Group 3 patients with unresolving serum CRP levels showed markedly low natural killer (NK) cell numbers, possibly as a result of ongoing inflammation3. Similarly, hypertriglyceridemia was associated with hyperinflammation in this cohort. Both low NK cell numbers and hypertriglyceridemia are associated with, and criteria for, hemophagocytic lymphohistiocytosis, a frequently fatal cytokine storm syndrome (CSS)9. Many individuals with severe COVID-19 develop a CSS10, but in the current study3, it is unclear whether the NK cell lymphopenia contributes to COVID-19 CSS development or is a consequence of the SARS-CoV-2 infection, in a chicken-or-egg, cause-or-effect scenario. Nonetheless, both SARS-CoV-2 and EBV can trigger CSS10 and, interestingly, both viral infections can be associated with long-term suffering, often irrespective of original disease severity.

In the current report3, clinical associated symptoms were collected from questionnaires provided to individuals infected with SARS-CoV-2 between 2 and 11 months after symptom onset. Recovery group 3 patients experienced the greatest array of long-term symptoms, particularly neurological (fatigue, muscle weakness, pain and difficulty eating, swallowing and drinking). Nevertheless, even subsets of recovery group 1 patients experienced a variety of subjective complaints, despite the restoration of hemostasis in their cellular, inflammatory and molecular parameters. However, the prediction model developed from this work supports early measurements of metabolites being strong predictors of long COVID/PASC. In particular, high kynurenic acid and low tryptophan were early markers of poor prognosis3. Proven or suspected secondary infections (70% of which were in patients in recovery group 3) were also associated with recovery scores. Many of these infections were bacterial pneumonias, which were likely hospital acquired secondary to assisted ventilation. Removing individuals with secondary infections from the principal component analyses, however, did not notably alter the severity or recovery scores from the original analyses, indicating the robust nature of the framework3.

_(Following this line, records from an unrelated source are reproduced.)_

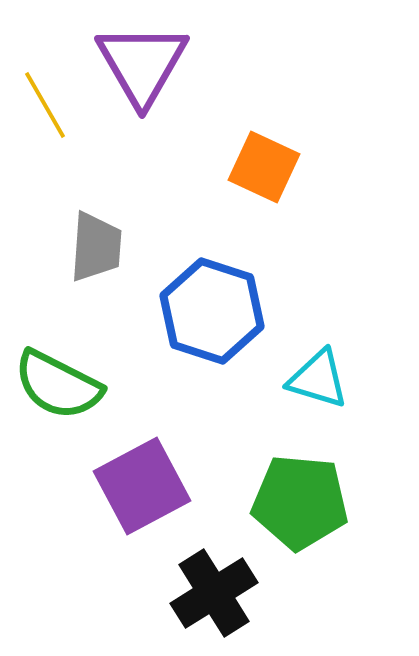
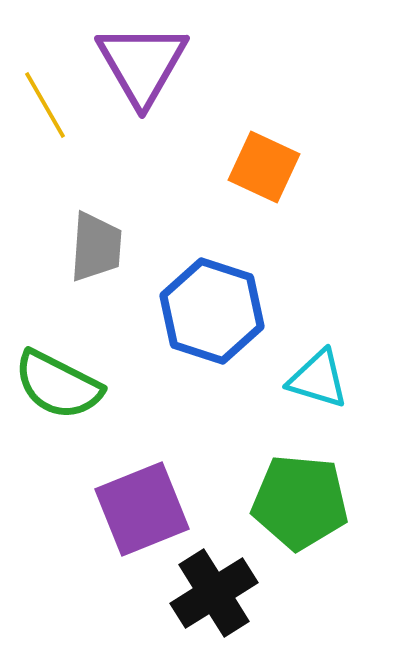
purple square: moved 23 px down; rotated 6 degrees clockwise
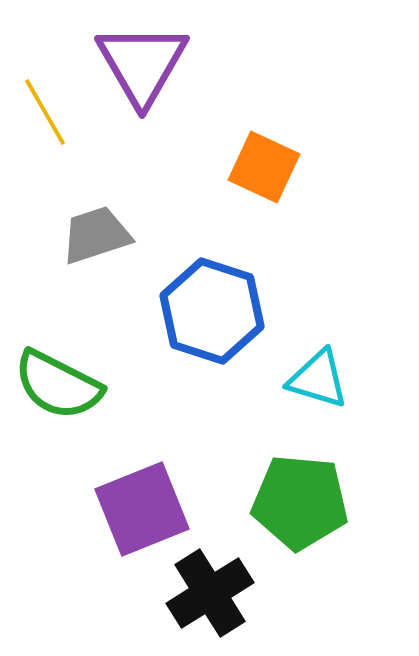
yellow line: moved 7 px down
gray trapezoid: moved 12 px up; rotated 112 degrees counterclockwise
black cross: moved 4 px left
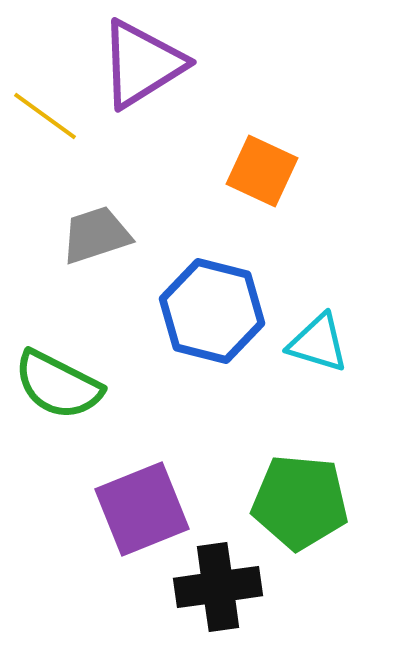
purple triangle: rotated 28 degrees clockwise
yellow line: moved 4 px down; rotated 24 degrees counterclockwise
orange square: moved 2 px left, 4 px down
blue hexagon: rotated 4 degrees counterclockwise
cyan triangle: moved 36 px up
black cross: moved 8 px right, 6 px up; rotated 24 degrees clockwise
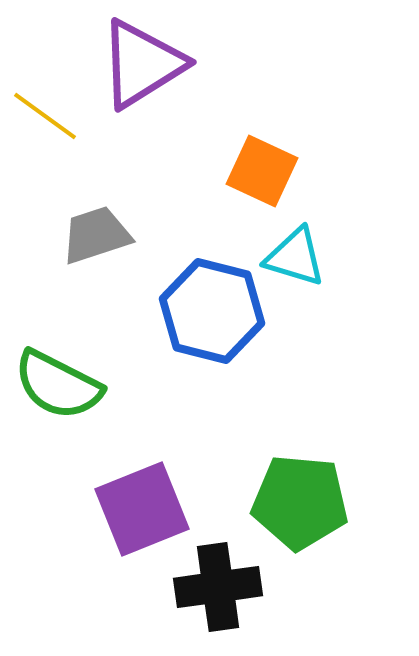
cyan triangle: moved 23 px left, 86 px up
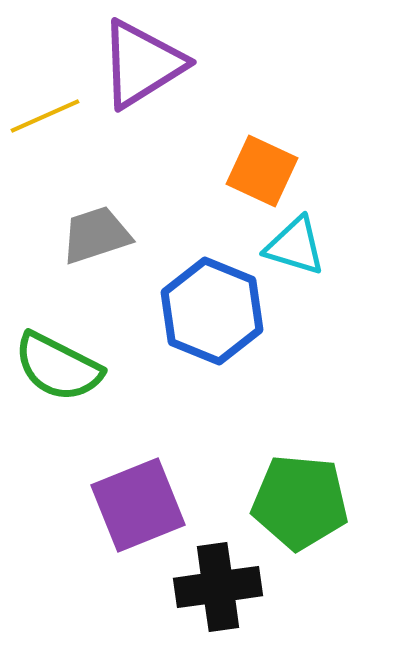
yellow line: rotated 60 degrees counterclockwise
cyan triangle: moved 11 px up
blue hexagon: rotated 8 degrees clockwise
green semicircle: moved 18 px up
purple square: moved 4 px left, 4 px up
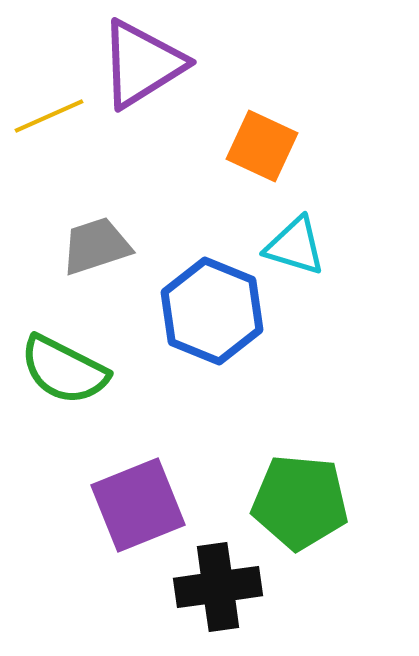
yellow line: moved 4 px right
orange square: moved 25 px up
gray trapezoid: moved 11 px down
green semicircle: moved 6 px right, 3 px down
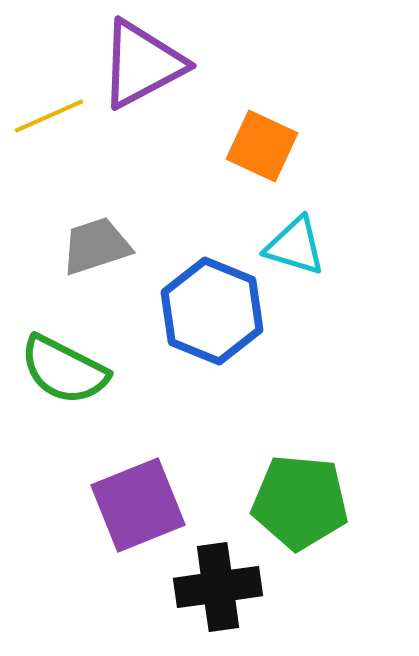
purple triangle: rotated 4 degrees clockwise
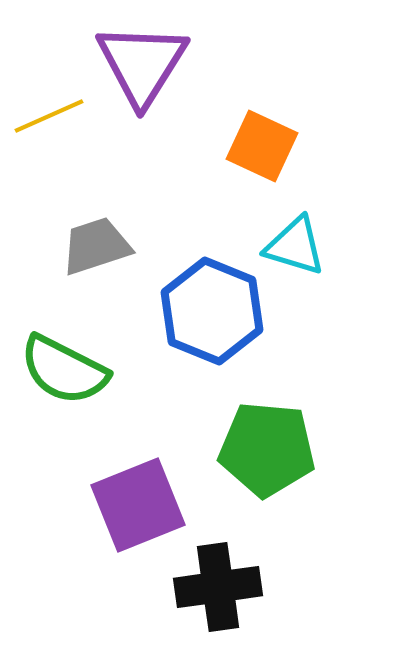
purple triangle: rotated 30 degrees counterclockwise
green pentagon: moved 33 px left, 53 px up
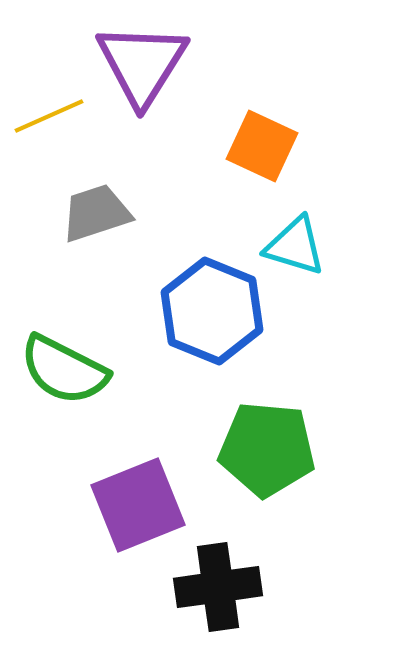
gray trapezoid: moved 33 px up
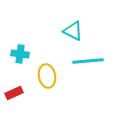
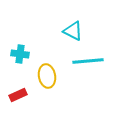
red rectangle: moved 4 px right, 2 px down
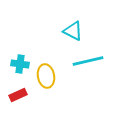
cyan cross: moved 10 px down
cyan line: rotated 8 degrees counterclockwise
yellow ellipse: moved 1 px left
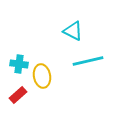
cyan cross: moved 1 px left
yellow ellipse: moved 4 px left
red rectangle: rotated 18 degrees counterclockwise
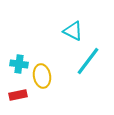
cyan line: rotated 40 degrees counterclockwise
red rectangle: rotated 30 degrees clockwise
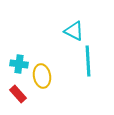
cyan triangle: moved 1 px right
cyan line: rotated 40 degrees counterclockwise
red rectangle: moved 1 px up; rotated 60 degrees clockwise
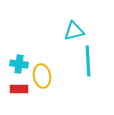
cyan triangle: rotated 40 degrees counterclockwise
red rectangle: moved 1 px right, 5 px up; rotated 48 degrees counterclockwise
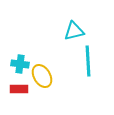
cyan cross: moved 1 px right
yellow ellipse: rotated 20 degrees counterclockwise
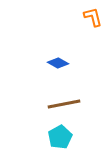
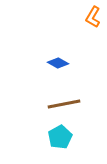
orange L-shape: rotated 135 degrees counterclockwise
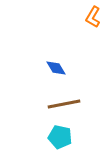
blue diamond: moved 2 px left, 5 px down; rotated 30 degrees clockwise
cyan pentagon: rotated 30 degrees counterclockwise
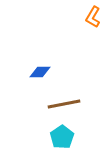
blue diamond: moved 16 px left, 4 px down; rotated 60 degrees counterclockwise
cyan pentagon: moved 2 px right; rotated 25 degrees clockwise
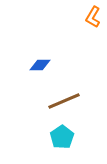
blue diamond: moved 7 px up
brown line: moved 3 px up; rotated 12 degrees counterclockwise
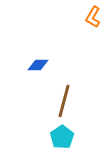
blue diamond: moved 2 px left
brown line: rotated 52 degrees counterclockwise
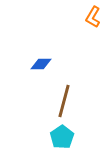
blue diamond: moved 3 px right, 1 px up
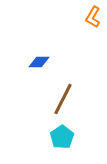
blue diamond: moved 2 px left, 2 px up
brown line: moved 1 px left, 2 px up; rotated 12 degrees clockwise
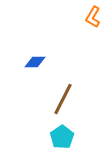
blue diamond: moved 4 px left
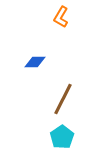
orange L-shape: moved 32 px left
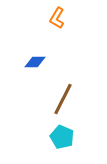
orange L-shape: moved 4 px left, 1 px down
cyan pentagon: rotated 15 degrees counterclockwise
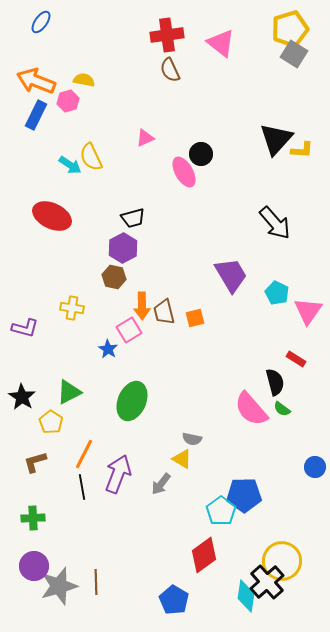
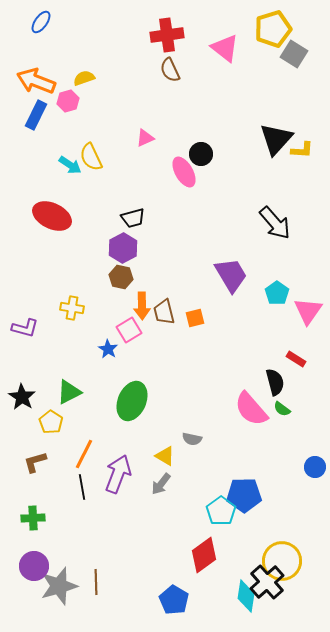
yellow pentagon at (290, 29): moved 17 px left
pink triangle at (221, 43): moved 4 px right, 5 px down
yellow semicircle at (84, 80): moved 2 px up; rotated 30 degrees counterclockwise
brown hexagon at (114, 277): moved 7 px right
cyan pentagon at (277, 293): rotated 10 degrees clockwise
yellow triangle at (182, 459): moved 17 px left, 3 px up
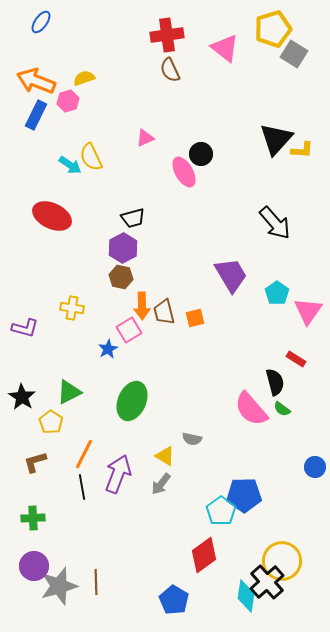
blue star at (108, 349): rotated 12 degrees clockwise
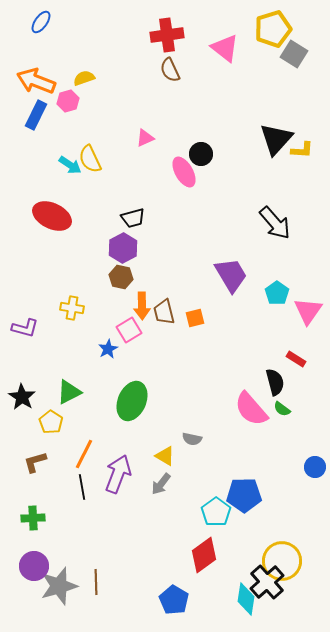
yellow semicircle at (91, 157): moved 1 px left, 2 px down
cyan pentagon at (221, 511): moved 5 px left, 1 px down
cyan diamond at (246, 596): moved 3 px down
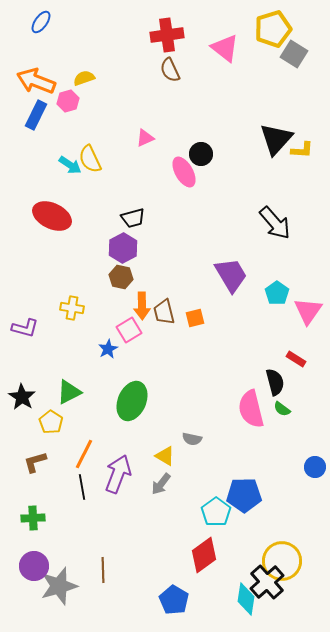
pink semicircle at (251, 409): rotated 27 degrees clockwise
brown line at (96, 582): moved 7 px right, 12 px up
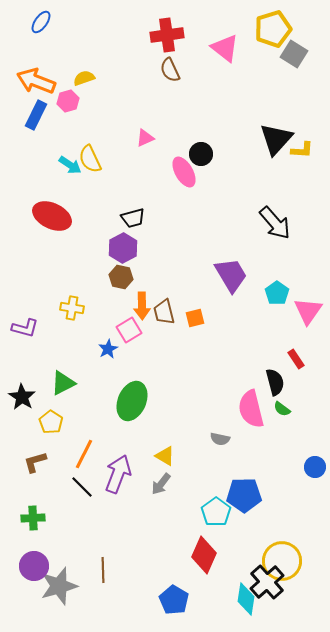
red rectangle at (296, 359): rotated 24 degrees clockwise
green triangle at (69, 392): moved 6 px left, 9 px up
gray semicircle at (192, 439): moved 28 px right
black line at (82, 487): rotated 35 degrees counterclockwise
red diamond at (204, 555): rotated 30 degrees counterclockwise
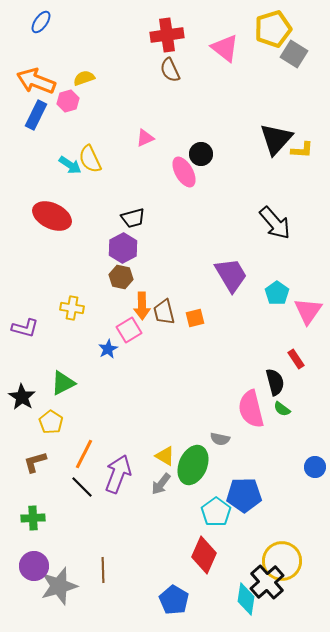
green ellipse at (132, 401): moved 61 px right, 64 px down
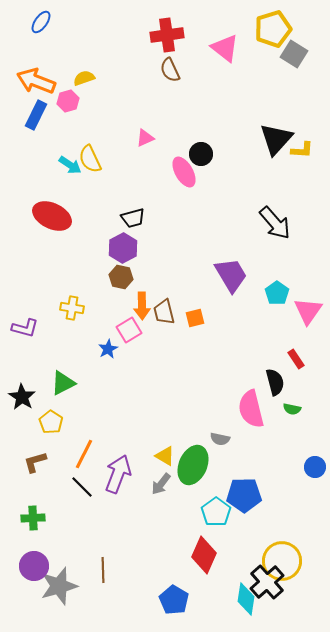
green semicircle at (282, 409): moved 10 px right; rotated 24 degrees counterclockwise
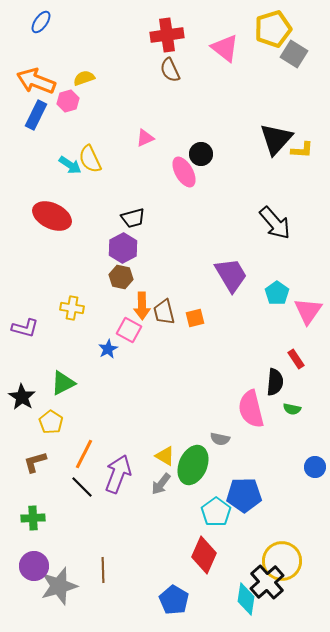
pink square at (129, 330): rotated 30 degrees counterclockwise
black semicircle at (275, 382): rotated 20 degrees clockwise
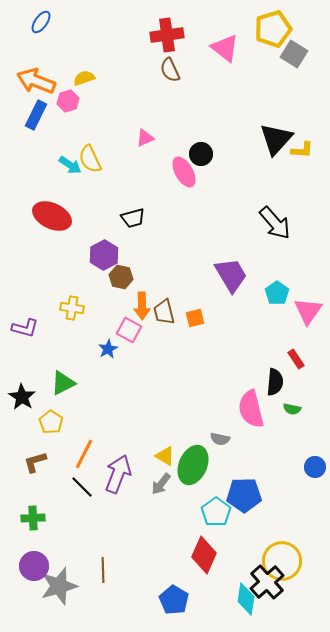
purple hexagon at (123, 248): moved 19 px left, 7 px down
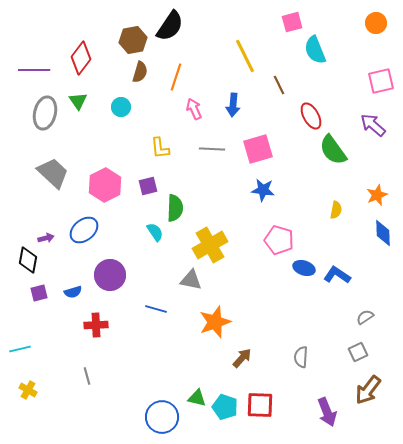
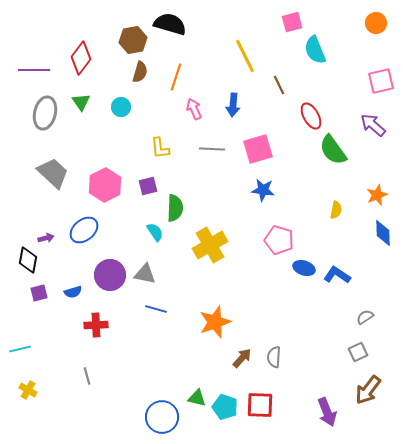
black semicircle at (170, 26): moved 2 px up; rotated 108 degrees counterclockwise
green triangle at (78, 101): moved 3 px right, 1 px down
gray triangle at (191, 280): moved 46 px left, 6 px up
gray semicircle at (301, 357): moved 27 px left
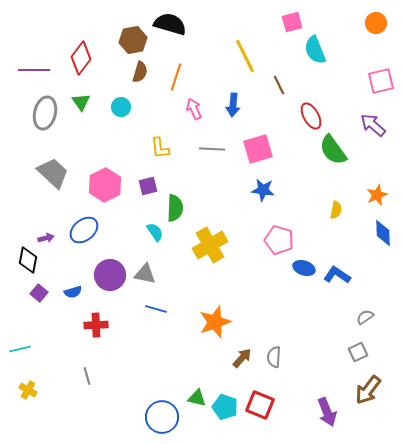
purple square at (39, 293): rotated 36 degrees counterclockwise
red square at (260, 405): rotated 20 degrees clockwise
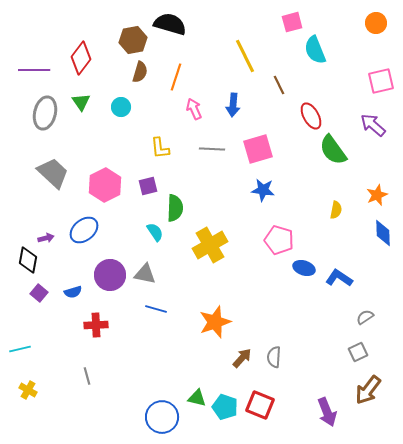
blue L-shape at (337, 275): moved 2 px right, 3 px down
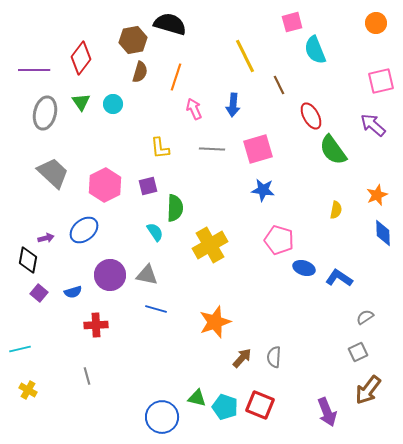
cyan circle at (121, 107): moved 8 px left, 3 px up
gray triangle at (145, 274): moved 2 px right, 1 px down
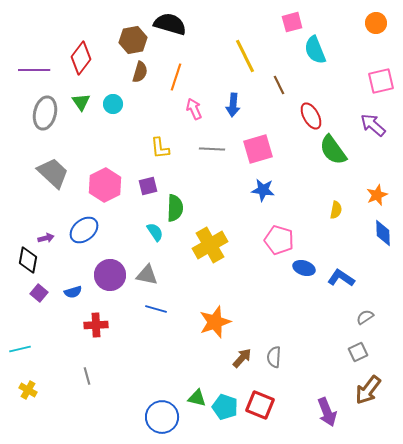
blue L-shape at (339, 278): moved 2 px right
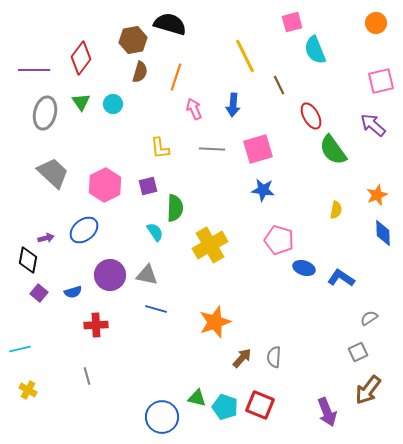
gray semicircle at (365, 317): moved 4 px right, 1 px down
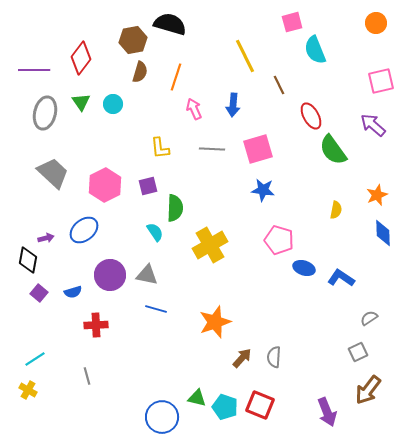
cyan line at (20, 349): moved 15 px right, 10 px down; rotated 20 degrees counterclockwise
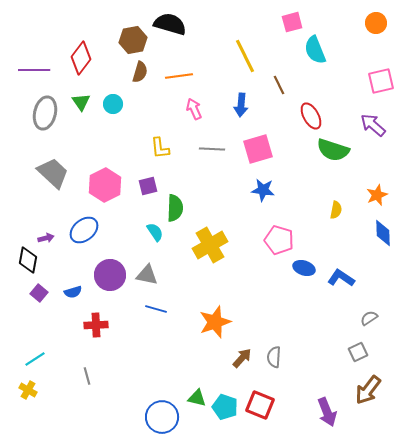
orange line at (176, 77): moved 3 px right, 1 px up; rotated 64 degrees clockwise
blue arrow at (233, 105): moved 8 px right
green semicircle at (333, 150): rotated 36 degrees counterclockwise
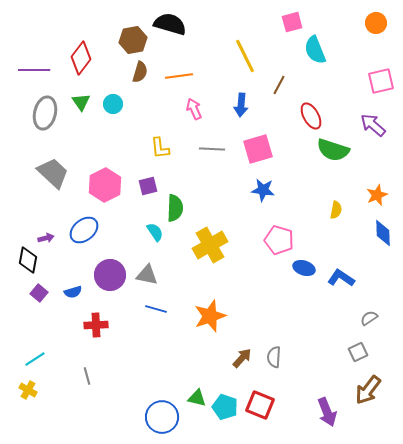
brown line at (279, 85): rotated 54 degrees clockwise
orange star at (215, 322): moved 5 px left, 6 px up
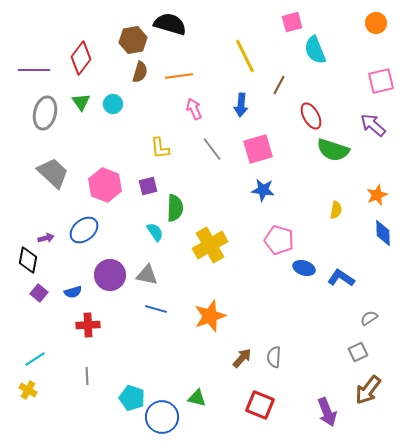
gray line at (212, 149): rotated 50 degrees clockwise
pink hexagon at (105, 185): rotated 12 degrees counterclockwise
red cross at (96, 325): moved 8 px left
gray line at (87, 376): rotated 12 degrees clockwise
cyan pentagon at (225, 407): moved 93 px left, 9 px up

Through longitudinal patient-centric data collection, Ruffieux et al. have explored the biological and immunological underpinnings of SARS-CoV-2 infection in an attempt to create a predictive tool for recovery and PASC development. They have largely succeeded, with robust performance of their model based and evaluated on the training and test cohorts, respectively. The model is not yet ready for clinical prime time, and many of the analytes involved are not easily measured. However, the predictive tool has been made available for others to study in their own cohorts to confirm or refute its utility. Whether the predictive tool will be useful for predicting outcomes for other infections (such as EBV) is also worthy of exploration. Perhaps a pared-down version requiring a subset of measurements for practicality at the expense of precision will eventually find clinical utility. For now, the model brings us one step closer to understanding the factors linking SARS-CoV-2 infection with recovery and prolonged disease course.